So much of what we have been able to accomplish over the past two years is enabled by the Internet Archive, and in particular the Wayback Machine. For example, our first event in December 2016 sought to archive EPA websites, prior to Trump’s inauguration, by nominating key pages and datasets for inclusion in the Wayback Machine. subsequent 5 months, as over 49 DataRescue events were held across the country, and over 63,000 web pages from environmental agencies like EPA, NOAA, NASA, and OSHA were nominated to the archive. The DataRescue project ended in June 2017, but not before raising important questions about the politics of data accessibility and stewardship.
Through DataRescue we began partnering buy sales lead with the Internet Archive, which has become essential in another EDGI project: tracking ongoing changes at federal agency websites. Initially using a fee-based software program, Versionista, to crawl government web pages (currently crawling 42,000 URLs), we have been able to locate and report on the removal or alteration of web content on climate, non-renewable energy sources, and important environmental treaties.

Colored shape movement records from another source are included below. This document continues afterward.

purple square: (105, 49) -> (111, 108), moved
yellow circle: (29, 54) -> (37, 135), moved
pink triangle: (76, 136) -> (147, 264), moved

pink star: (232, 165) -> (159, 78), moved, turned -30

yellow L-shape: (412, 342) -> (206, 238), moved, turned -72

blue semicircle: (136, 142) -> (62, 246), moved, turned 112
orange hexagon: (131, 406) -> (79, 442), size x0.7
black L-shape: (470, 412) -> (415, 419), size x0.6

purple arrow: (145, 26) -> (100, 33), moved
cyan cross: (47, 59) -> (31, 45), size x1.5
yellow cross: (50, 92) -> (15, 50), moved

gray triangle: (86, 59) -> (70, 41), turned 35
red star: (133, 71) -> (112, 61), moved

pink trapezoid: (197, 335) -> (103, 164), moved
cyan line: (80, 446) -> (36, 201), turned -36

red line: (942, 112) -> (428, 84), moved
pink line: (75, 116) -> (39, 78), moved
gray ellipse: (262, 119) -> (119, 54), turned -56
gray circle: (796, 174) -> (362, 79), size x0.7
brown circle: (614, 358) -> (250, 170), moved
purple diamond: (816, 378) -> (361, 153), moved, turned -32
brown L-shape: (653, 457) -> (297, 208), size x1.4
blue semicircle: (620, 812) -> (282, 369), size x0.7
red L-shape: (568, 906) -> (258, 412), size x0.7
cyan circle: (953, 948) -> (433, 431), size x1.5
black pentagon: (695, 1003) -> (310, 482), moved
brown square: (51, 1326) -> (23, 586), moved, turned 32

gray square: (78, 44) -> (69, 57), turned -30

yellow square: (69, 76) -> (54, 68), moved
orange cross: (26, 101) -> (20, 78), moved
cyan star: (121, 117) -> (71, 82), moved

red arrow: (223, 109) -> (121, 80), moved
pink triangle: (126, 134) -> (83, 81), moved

This kind of work increasingly relies on the Wayback Machine, and our reports systematically include references and screenshots from it. In our commitment to building participatory and responsive civic technologies and data infrastructure (partly inspired by the Internet Archive), we also developed our own web monitoring software, called Scanner, that is free and open-source, and which we plan to turn into a public platform. We are partnering with the Internet Archive to develop its functionality.